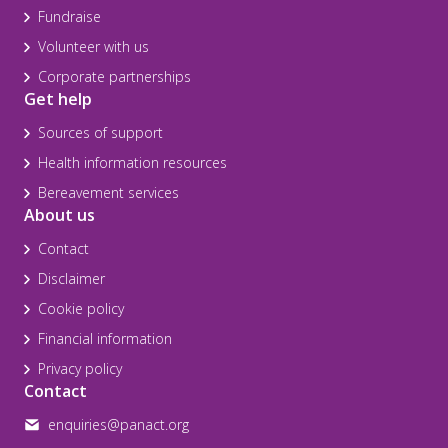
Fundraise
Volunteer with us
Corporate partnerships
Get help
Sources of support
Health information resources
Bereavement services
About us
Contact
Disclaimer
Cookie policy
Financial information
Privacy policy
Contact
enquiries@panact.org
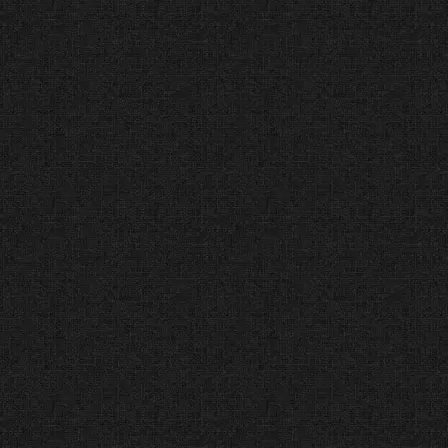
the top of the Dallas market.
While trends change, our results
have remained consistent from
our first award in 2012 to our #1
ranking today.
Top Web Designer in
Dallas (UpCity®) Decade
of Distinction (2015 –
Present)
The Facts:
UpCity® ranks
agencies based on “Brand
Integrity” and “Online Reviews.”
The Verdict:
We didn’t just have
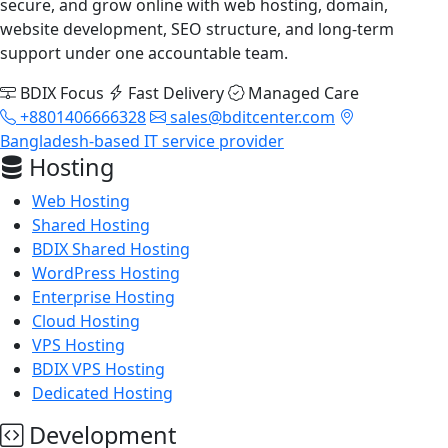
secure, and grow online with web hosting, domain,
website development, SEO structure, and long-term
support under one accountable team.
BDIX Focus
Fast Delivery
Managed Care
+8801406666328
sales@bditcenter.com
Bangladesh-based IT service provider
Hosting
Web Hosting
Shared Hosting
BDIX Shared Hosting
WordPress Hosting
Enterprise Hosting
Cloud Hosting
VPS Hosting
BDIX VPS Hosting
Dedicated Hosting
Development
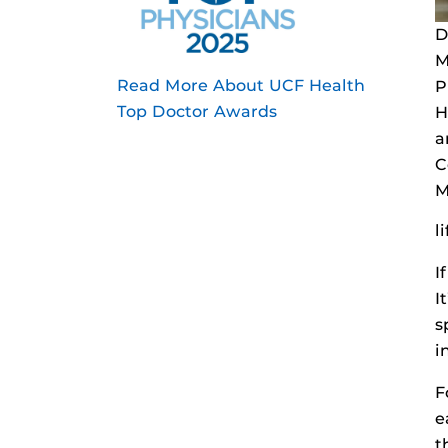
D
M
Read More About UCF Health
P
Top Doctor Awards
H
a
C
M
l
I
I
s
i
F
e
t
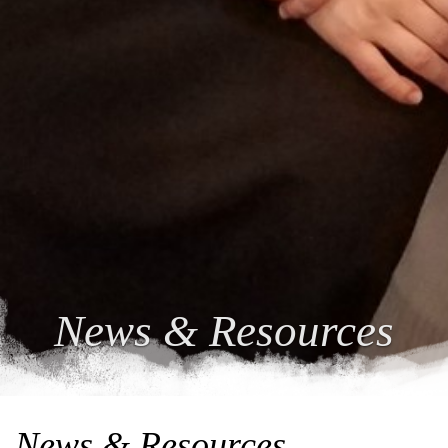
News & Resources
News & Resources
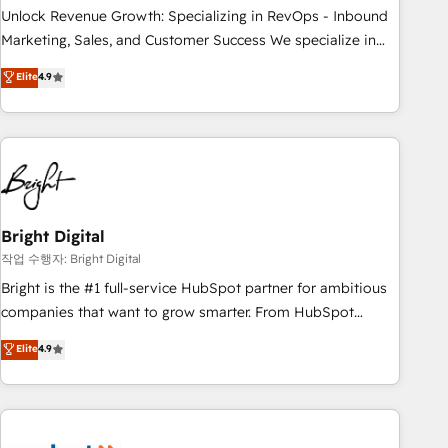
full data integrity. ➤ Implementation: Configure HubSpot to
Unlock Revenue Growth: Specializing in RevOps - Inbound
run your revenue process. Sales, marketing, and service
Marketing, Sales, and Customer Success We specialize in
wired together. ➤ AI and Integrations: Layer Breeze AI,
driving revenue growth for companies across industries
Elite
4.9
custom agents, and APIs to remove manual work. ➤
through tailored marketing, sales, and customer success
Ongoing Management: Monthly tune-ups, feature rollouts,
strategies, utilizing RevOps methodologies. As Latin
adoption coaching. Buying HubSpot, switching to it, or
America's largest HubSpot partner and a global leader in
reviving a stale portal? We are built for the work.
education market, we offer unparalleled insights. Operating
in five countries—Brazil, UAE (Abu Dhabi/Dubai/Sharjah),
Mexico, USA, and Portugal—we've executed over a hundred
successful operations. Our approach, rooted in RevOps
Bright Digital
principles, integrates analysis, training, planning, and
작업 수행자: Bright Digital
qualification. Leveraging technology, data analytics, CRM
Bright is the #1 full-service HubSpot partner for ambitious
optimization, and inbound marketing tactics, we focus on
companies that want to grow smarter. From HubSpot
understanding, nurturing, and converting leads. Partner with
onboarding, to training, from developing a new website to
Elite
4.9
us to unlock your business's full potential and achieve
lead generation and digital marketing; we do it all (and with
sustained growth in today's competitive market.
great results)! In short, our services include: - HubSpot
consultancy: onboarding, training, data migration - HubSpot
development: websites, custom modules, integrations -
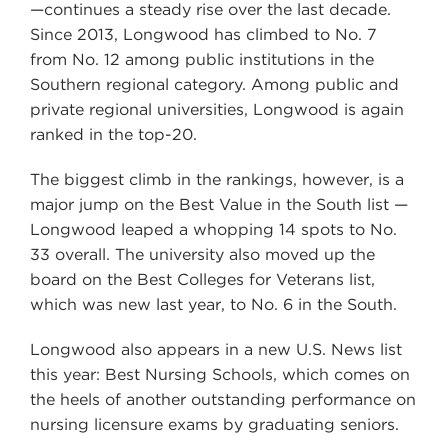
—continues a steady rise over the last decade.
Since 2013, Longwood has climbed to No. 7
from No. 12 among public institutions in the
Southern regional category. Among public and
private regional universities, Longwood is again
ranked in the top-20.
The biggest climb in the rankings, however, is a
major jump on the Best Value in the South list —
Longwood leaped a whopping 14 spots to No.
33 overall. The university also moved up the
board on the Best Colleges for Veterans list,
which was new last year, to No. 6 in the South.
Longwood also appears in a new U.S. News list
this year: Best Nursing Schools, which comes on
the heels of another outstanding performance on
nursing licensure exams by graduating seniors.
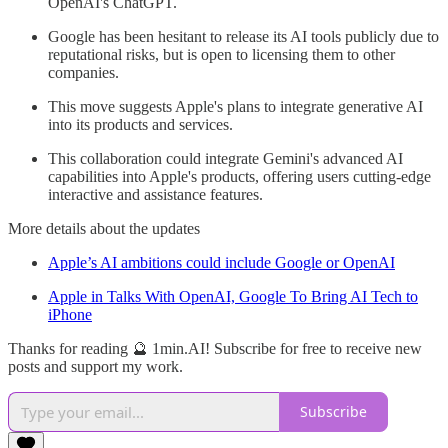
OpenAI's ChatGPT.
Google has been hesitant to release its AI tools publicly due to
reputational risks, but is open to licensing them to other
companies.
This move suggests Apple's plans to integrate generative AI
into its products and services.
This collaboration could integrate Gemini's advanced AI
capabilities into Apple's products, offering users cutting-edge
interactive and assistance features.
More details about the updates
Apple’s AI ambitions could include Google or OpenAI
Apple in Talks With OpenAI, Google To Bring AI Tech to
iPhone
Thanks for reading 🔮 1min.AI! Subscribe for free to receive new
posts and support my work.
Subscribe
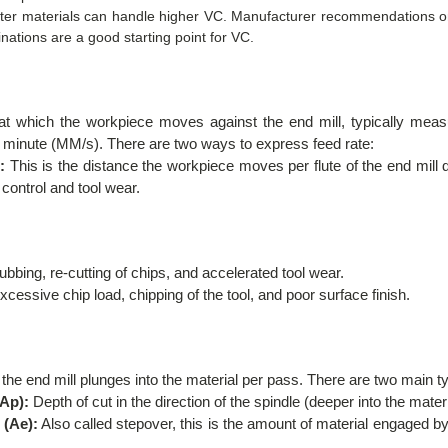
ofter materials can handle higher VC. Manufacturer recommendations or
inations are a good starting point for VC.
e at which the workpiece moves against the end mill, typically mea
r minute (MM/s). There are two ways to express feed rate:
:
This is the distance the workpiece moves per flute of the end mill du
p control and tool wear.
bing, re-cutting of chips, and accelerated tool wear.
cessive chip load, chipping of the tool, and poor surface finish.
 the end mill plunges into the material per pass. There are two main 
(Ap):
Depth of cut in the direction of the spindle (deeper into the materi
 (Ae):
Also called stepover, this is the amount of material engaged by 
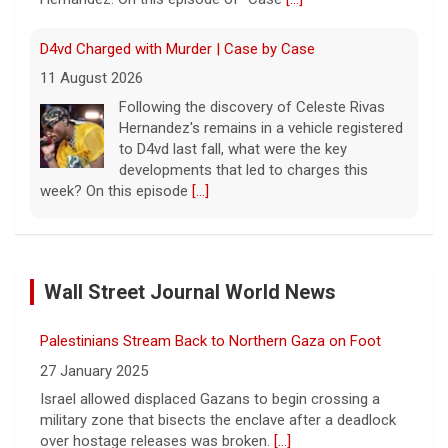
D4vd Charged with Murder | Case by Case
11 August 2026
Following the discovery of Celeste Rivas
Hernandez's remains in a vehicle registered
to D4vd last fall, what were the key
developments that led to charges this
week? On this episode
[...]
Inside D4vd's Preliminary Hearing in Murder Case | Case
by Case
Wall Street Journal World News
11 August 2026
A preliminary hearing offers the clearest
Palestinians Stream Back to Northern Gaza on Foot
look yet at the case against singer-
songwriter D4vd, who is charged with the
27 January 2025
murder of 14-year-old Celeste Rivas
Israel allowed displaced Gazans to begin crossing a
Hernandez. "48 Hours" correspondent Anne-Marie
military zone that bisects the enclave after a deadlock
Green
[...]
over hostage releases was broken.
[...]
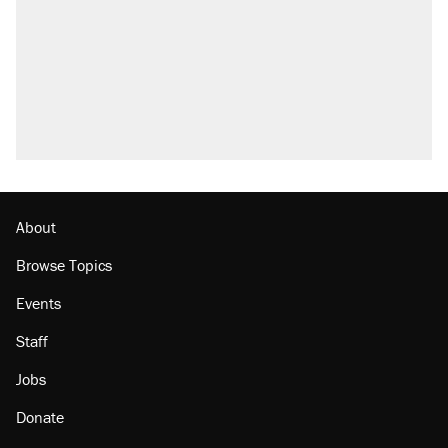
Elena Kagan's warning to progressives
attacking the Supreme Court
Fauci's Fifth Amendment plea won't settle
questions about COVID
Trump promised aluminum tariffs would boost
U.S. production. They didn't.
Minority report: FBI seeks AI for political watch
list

To do:
Within the listing above, find every line containing the string "today" and return it.

Task answer:
ranking today.
sustained growth in today's competitive market.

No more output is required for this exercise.